Available data:
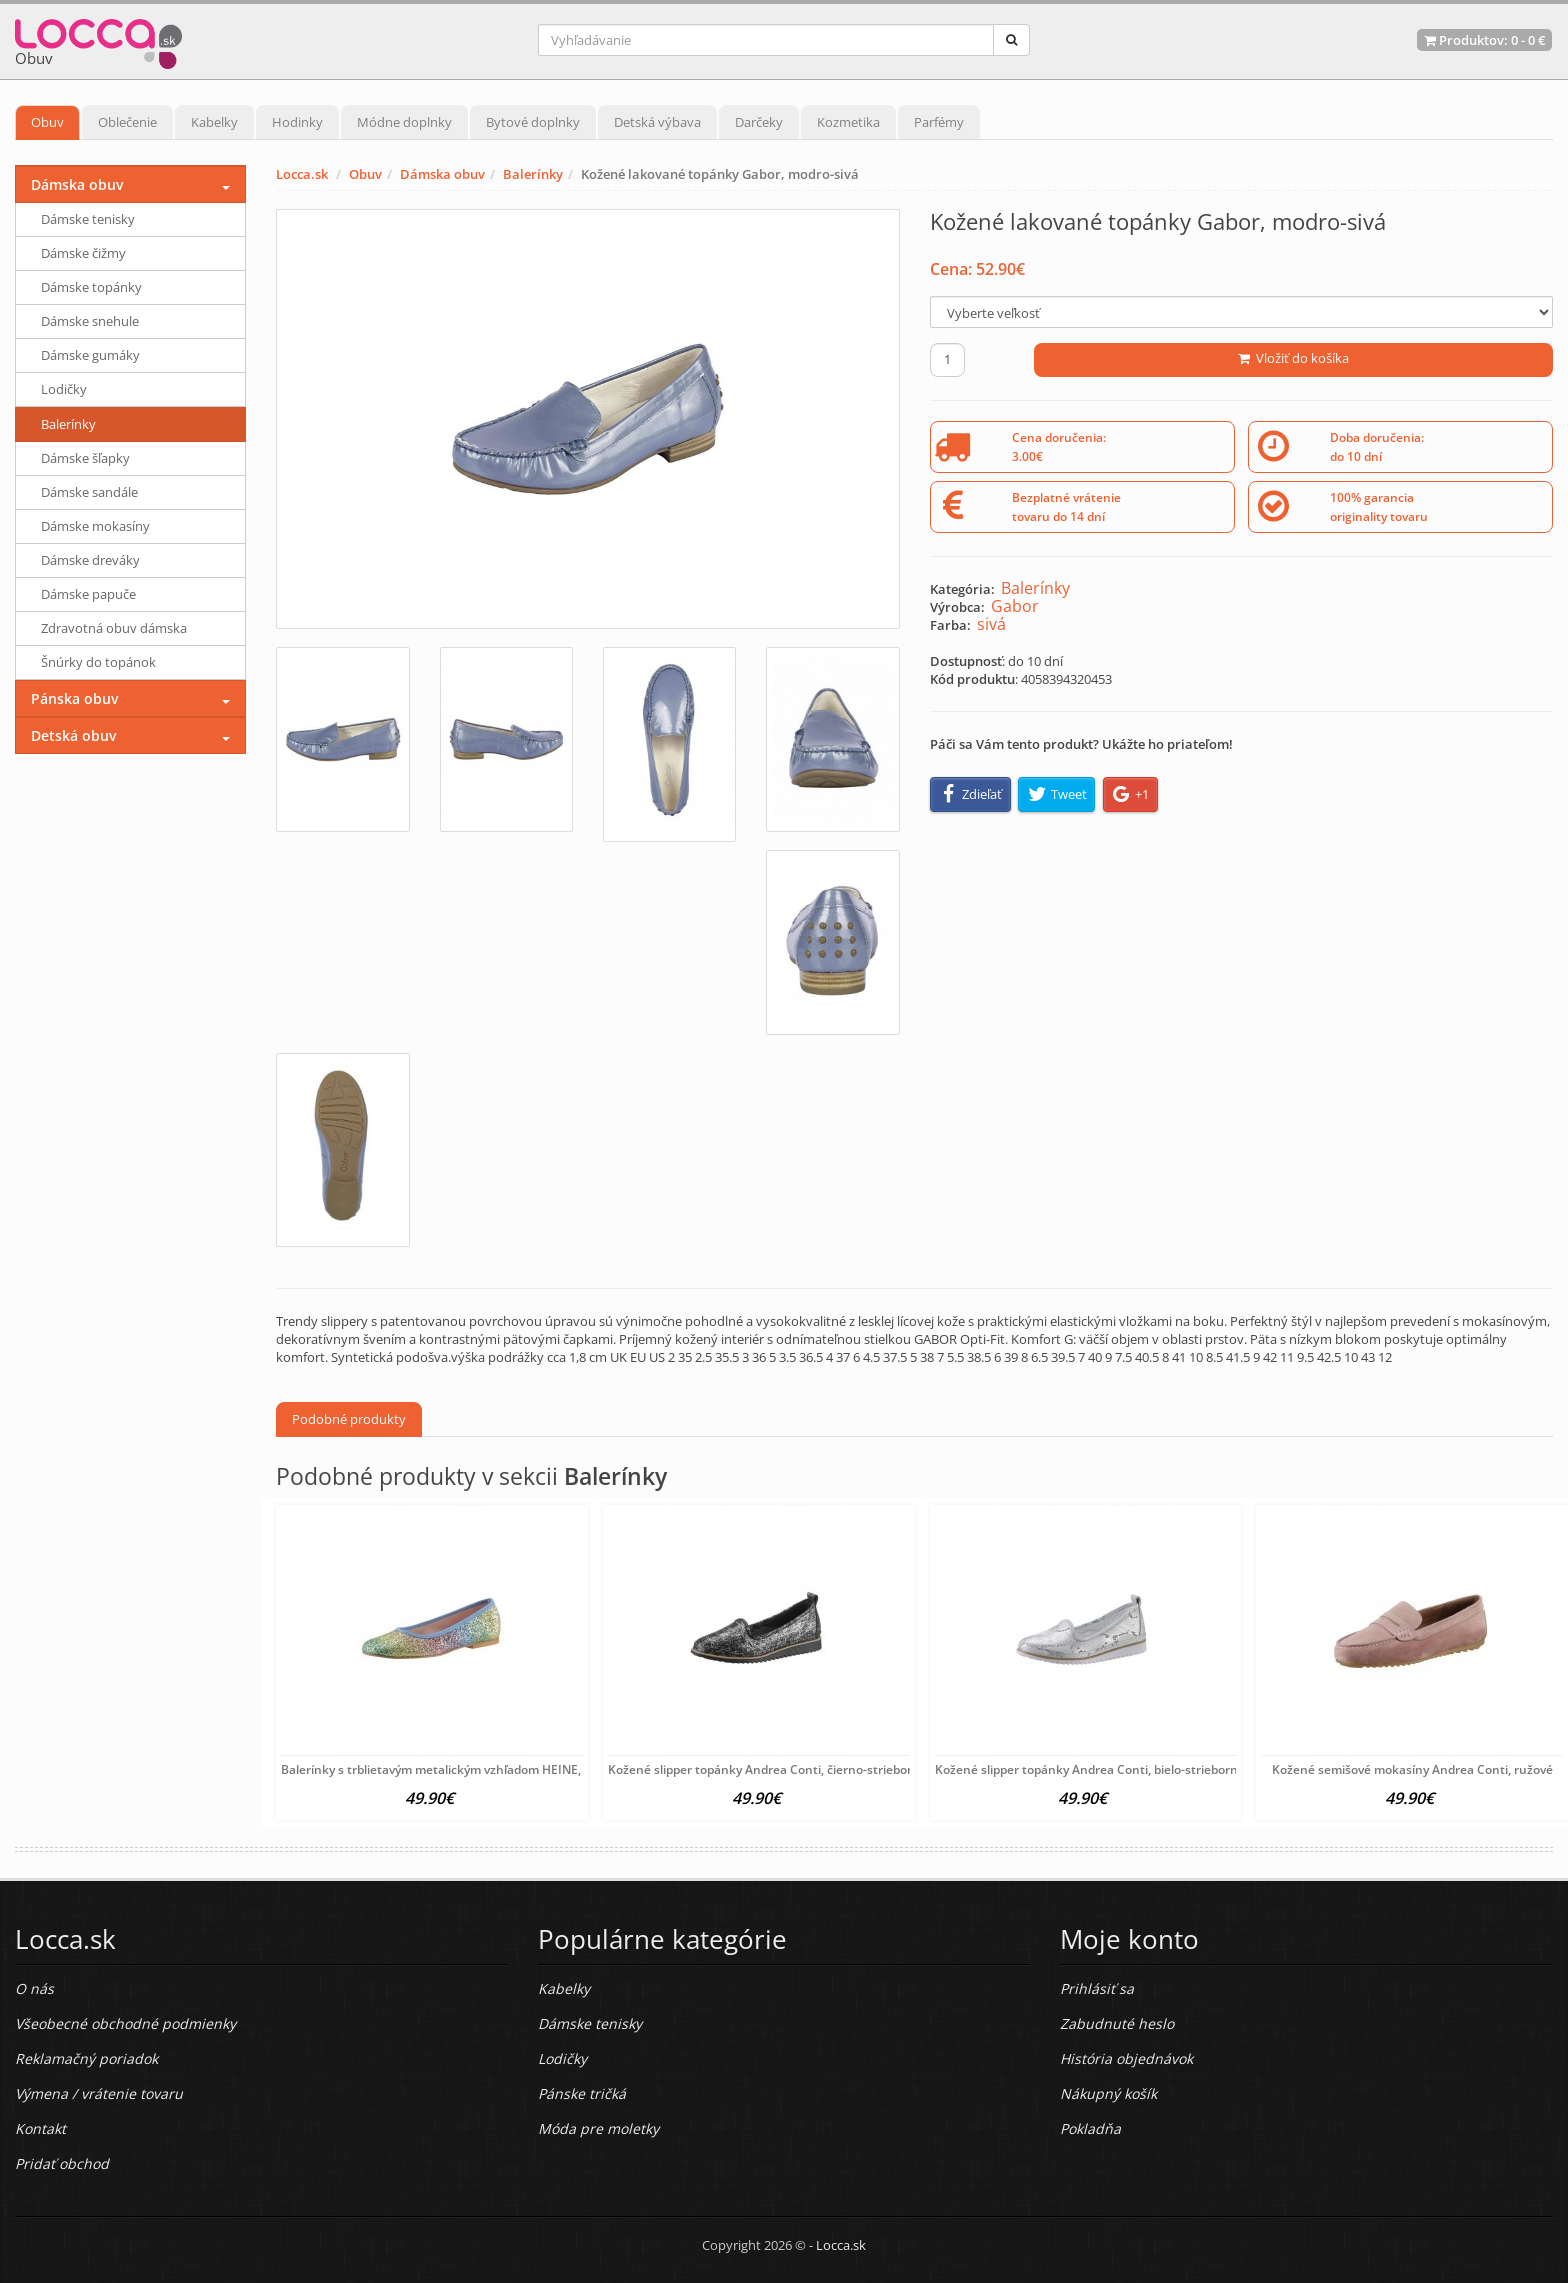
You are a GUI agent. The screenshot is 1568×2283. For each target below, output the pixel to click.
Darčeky (759, 122)
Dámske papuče (88, 594)
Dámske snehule (90, 321)
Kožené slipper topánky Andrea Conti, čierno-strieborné (767, 1769)
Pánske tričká (582, 2093)
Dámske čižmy (83, 253)
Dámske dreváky (90, 560)
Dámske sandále (89, 492)
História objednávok (1126, 2058)
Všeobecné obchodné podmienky (125, 2023)
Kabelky (214, 122)
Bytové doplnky (533, 122)
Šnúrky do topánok (98, 662)
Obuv (47, 122)
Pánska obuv (74, 698)
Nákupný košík (1108, 2093)
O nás (34, 1988)
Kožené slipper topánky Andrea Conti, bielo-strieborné (1090, 1769)
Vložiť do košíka (1293, 358)
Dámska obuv (442, 174)
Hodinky (297, 122)
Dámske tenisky (88, 219)
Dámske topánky (91, 287)
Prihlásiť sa (1097, 1988)
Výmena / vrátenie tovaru (99, 2093)
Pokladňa (1090, 2128)
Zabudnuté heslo (1117, 2023)
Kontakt (40, 2128)
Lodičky (64, 389)
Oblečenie (127, 122)
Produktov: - (1484, 40)
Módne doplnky (404, 122)
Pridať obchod (62, 2163)
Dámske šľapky (85, 458)
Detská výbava (657, 122)
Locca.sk (302, 174)
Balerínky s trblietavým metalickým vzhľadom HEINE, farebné (455, 1769)
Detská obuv (73, 735)
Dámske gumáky (90, 355)
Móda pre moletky (598, 2128)
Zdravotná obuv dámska (114, 628)
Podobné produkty (349, 1419)
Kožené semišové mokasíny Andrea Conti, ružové (1412, 1769)
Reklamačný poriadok (86, 2058)
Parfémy (939, 122)
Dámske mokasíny (95, 526)
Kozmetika (848, 122)
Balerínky (533, 174)
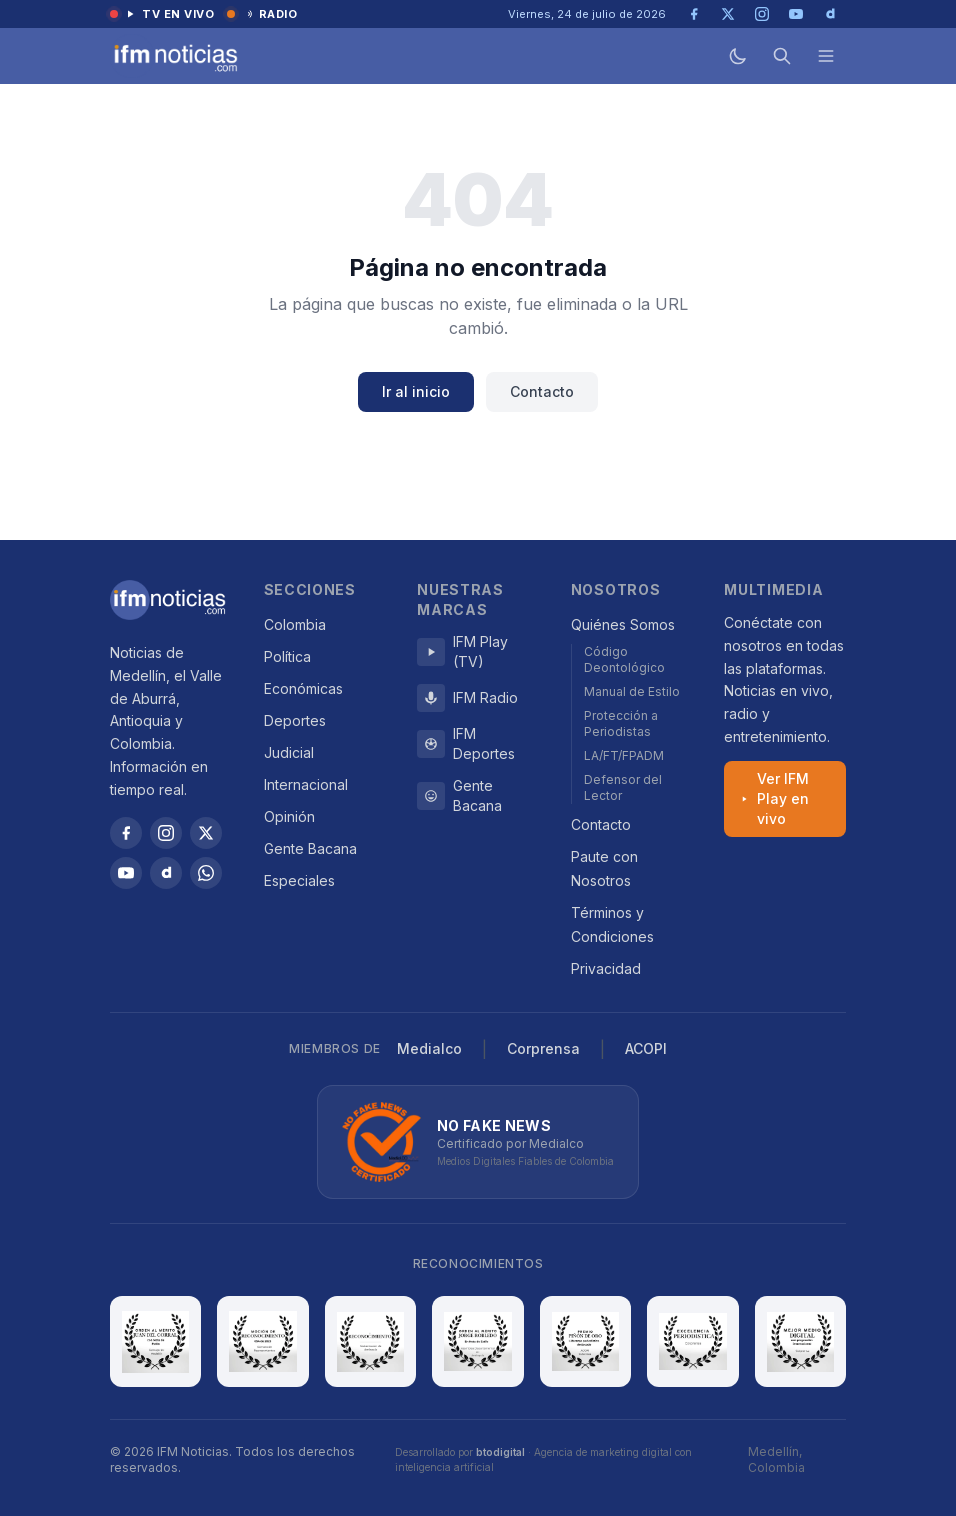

Task: The exact lines of the material above starting at the one that contains "Kožené slipper topánky Andrea Conti, bielo-strieborné" and ending at the one that contains "Detská výbava (657, 122)" are what to retype; leave out everything else.

Answer space:
Kožené slipper topánky Andrea Conti, bielo-strieborné (1090, 1769)
Vložiť do košíka (1293, 358)
Dámska obuv (442, 174)
Hodinky (297, 122)
Dámske tenisky (88, 219)
Dámske topánky (91, 287)
Prihlásiť sa (1097, 1988)
Výmena / vrátenie tovaru (99, 2093)
Pokladňa (1090, 2128)
Zabudnuté heslo (1117, 2023)
Kontakt (40, 2128)
Lodičky (64, 389)
Oblečenie (127, 122)
Produktov: - (1484, 40)
Módne doplnky (404, 122)
Pridať obchod (62, 2163)
Dámske šľapky (85, 458)
Detská výbava (657, 122)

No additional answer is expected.